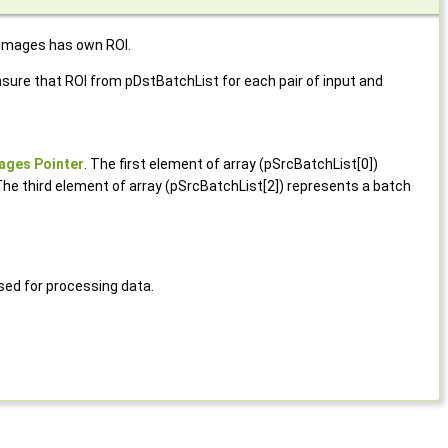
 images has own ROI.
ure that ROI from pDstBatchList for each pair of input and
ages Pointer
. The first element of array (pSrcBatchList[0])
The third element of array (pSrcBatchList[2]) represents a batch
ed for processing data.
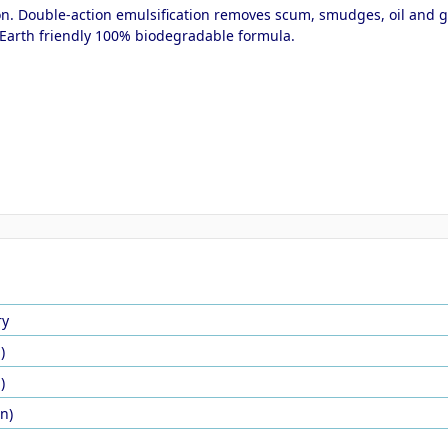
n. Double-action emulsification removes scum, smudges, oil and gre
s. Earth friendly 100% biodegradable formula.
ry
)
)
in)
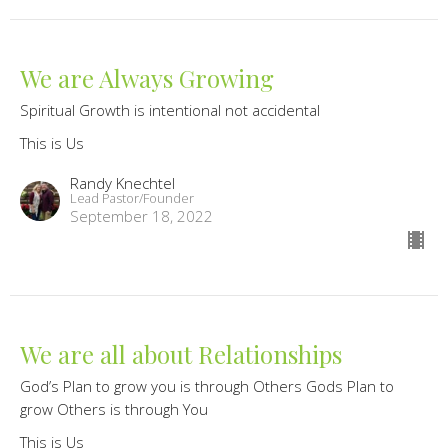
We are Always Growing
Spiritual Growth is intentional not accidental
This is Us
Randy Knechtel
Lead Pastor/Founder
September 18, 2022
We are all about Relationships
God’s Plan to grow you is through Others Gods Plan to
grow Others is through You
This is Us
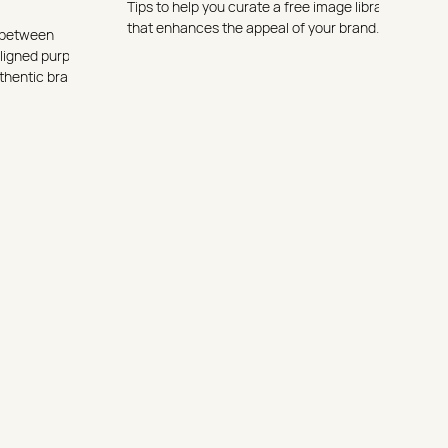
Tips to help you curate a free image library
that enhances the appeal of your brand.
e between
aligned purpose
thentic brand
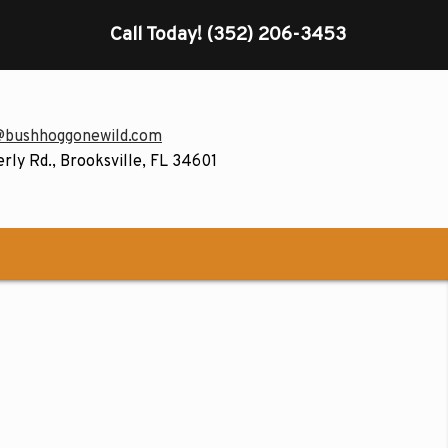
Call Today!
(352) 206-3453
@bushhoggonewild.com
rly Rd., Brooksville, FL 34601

==========

BRIEF: Leave out the pictures and copy everything else in the records word for word.

SOLUTION TO THIS TASK:
 images has own ROI.
ure that ROI from pDstBatchList for each pair of input and
ages Pointer
. The first element of array (pSrcBatchList[0])
The third element of array (pSrcBatchList[2]) represents a batch
ed for processing data.
n. Double-action emulsification removes scum, smudges, oil and gre
s. Earth friendly 100% biodegradable formula.
ry
)
)
in)
We are Always Growing
Spiritual Growth is intentional not accidental
This is Us
Randy Knechtel
Lead Pastor/Founder
September 18, 2022
We are all about Relationships
God’s Plan to grow you is through Others Gods Plan to
grow Others is through You
This is Us
Tips to help you curate a free image library
that enhances the appeal of your brand.
e between
aligned purpose
thentic brand
Call Today!
(352) 206-3453
@bushhoggonewild.com
rly Rd., Brooksville, FL 34601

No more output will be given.